Cependant, le préjudice consécutif invoqué par M. [C], qui consiste en des frais de justice qu’il serait susceptible d’engager lors d’une action en nullité du contrat formée à l’encontre de ses locataires-accédants n’est à ce stade qu’hypothétique.
La décision entreprise doit donc être confirmée en ce qu’elle l’a débouté de sa demande de dommages et intérêts.
Sur la demande reconventionnelle de dommages et intérêts formée à l’encontre de M.'[C] pour non-respect de ses obligations de mandant
La société Immobilière de [Localité 9], formant appel incident, sollicite à titre reconventionnel la condamnation de M.'[C] à l’indemniser du préjudice qu’elle prétend avoir subi du fait dde l’inobservation de ses obligations de mandant.
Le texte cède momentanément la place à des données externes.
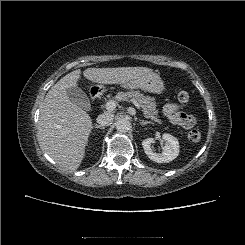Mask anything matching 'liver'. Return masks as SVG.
<instances>
[{"label":"liver","mask_w":245,"mask_h":245,"mask_svg":"<svg viewBox=\"0 0 245 245\" xmlns=\"http://www.w3.org/2000/svg\"><path fill=\"white\" fill-rule=\"evenodd\" d=\"M152 72L147 67L87 68L86 79L100 84H123ZM81 70L62 77L45 96L38 121V139L42 148L62 168L77 170L84 158L92 130V119L70 101L66 89L77 87Z\"/></svg>","instance_id":"obj_1"}]
</instances>
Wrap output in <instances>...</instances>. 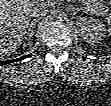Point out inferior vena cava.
Returning <instances> with one entry per match:
<instances>
[{"mask_svg": "<svg viewBox=\"0 0 111 106\" xmlns=\"http://www.w3.org/2000/svg\"><path fill=\"white\" fill-rule=\"evenodd\" d=\"M48 10L45 2H35L33 7L30 9V15L38 19L42 18L47 14Z\"/></svg>", "mask_w": 111, "mask_h": 106, "instance_id": "obj_1", "label": "inferior vena cava"}]
</instances>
Elle soutient qu’elle a tout d’abord été en difficulté pour trouver un acquéreur du fait du vendeur, en raison notamment d’importants travaux à prévoir, de l’attitude de son ex-épouse qui occupait encore les lieux et ne coopérait pas avec elle pour les visites, mais aussi car son mandant ne lui a jamais transmis, malgré ses demandes, la copie de son jugement de divorce, de l’acte de liquidation de communauté lui attribuant en propre le bien immobilier et la copie du titre initial de propriété.
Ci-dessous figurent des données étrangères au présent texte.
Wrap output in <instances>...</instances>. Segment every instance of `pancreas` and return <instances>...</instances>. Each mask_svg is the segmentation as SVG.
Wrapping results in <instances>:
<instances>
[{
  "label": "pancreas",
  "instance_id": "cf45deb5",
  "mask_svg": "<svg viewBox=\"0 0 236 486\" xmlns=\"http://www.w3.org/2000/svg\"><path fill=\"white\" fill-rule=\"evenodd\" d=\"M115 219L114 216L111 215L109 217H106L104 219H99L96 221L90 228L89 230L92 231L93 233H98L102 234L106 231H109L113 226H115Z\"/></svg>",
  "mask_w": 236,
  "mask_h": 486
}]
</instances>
M. [C] sollicite la confirmation du jugement entrepris au motif que les manquements qui lui sont imputés par sa mandataire ne sont pas établis.
Sur ce
Le contrat de mandat conclu entre les parties stipule que 'de son côté, le mandant devra :
1- Assurer au mandataire les moyens de visiter pendant le cours du présent mandat,
2- Fournir au mandataire toutes justifications de propriété des biens à vendre ainsi que tous documents nécessaires au dossier.'
C’est par de justes motifs, que la cour adopte, que le premier juge, ayant relevé tout d’abord que le fait que le bien immobilier ait nécessité des travaux n’était pas caractéristique en lui-même d’une faute imputable au vendeur, que par ailleurs il n’était pas établi que l’ex-épouse de M.'[C] ait fait obstacle aux visites, et enfin, que la société mandataire ne démontrait pas avoir sollicité auprès de son mandant les documents administratifs qu’il lui manquait pour finaliser la vente, en a conclu que la faute contractuelle de ce dernier n’était pas établie et a débouté la société mandataire de sa demande de dommages et intérêts.
La décision entreprise sera confirmée de ce chef.
Sur les autres demandes
Le premier juge a exactement statué sur le sort des dépens et frais irrépétibles.
M. [C], qui succombe en appel, sera tenu aux entiers dépens de celui-ci.
Il n’apparaît par ailleurs pas inéquitable de laisser à chaque partie la charge de ses propres frais irrépétibles d’appel.
PAR CES MOTIFS
Confirme la décision entreprise,
Y ajoutant,
Condamne M. [G] [W] [C] aux entiers dépens d’appel,
Déboute les parties de leurs demandes respectives formées sur le fondement des dispositions de l’article 700 du code de procédure civile.